Stored data entries

- - -

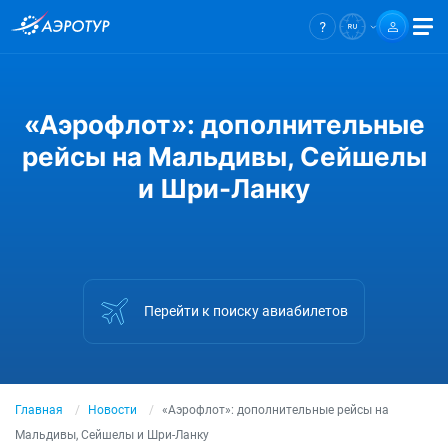
«Аэрофлот»: дополнительные
рейсы на Мальдивы, Сейшелы
и Шри-Ланку
Перейти к поиску авиабилетов
Главная
Новости
«Аэрофлот»: дополнительные рейсы на
Мальдивы, Сейшелы и Шри-Ланку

- - -

■ WHAT TO WORK ON:
Write out the records word for word. Pictures stay out.

■ SOLUTION:
«Аэрофлот»: дополнительные
рейсы на Мальдивы, Сейшелы
и Шри-Ланку
Перейти к поиску авиабилетов
Главная
Новости
«Аэрофлот»: дополнительные рейсы на
Мальдивы, Сейшелы и Шри-Ланку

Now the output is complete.